__Aim of the exercise__: Return the listing that follows exactly, with no pictures included.

__Study material__:
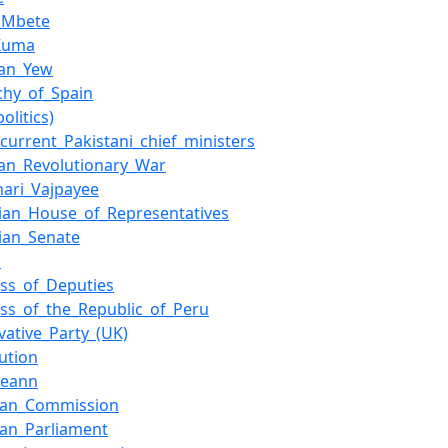
_Mbete
_Zuma
uan_Yew
hy_of_Spain
olitics)
_current_Pakistani_chief_ministers
an_Revolutionary_War
ihari_Vajpayee
lian_House_of_Representatives
lian_Senate
a
ss_of_Deputies
ss_of_the_Republic_of_Peru
vative_Party_(UK)
tution
ireann
ean_Commission
an_Parliament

__Your solution__:
_Mbete
_Zuma
uan_Yew
hy_of_Spain
olitics)
_current_Pakistani_chief_ministers
an_Revolutionary_War
ihari_Vajpayee
lian_House_of_Representatives
lian_Senate
a
ss_of_Deputies
ss_of_the_Republic_of_Peru
vative_Party_(UK)
tution
ireann
ean_Commission
an_Parliament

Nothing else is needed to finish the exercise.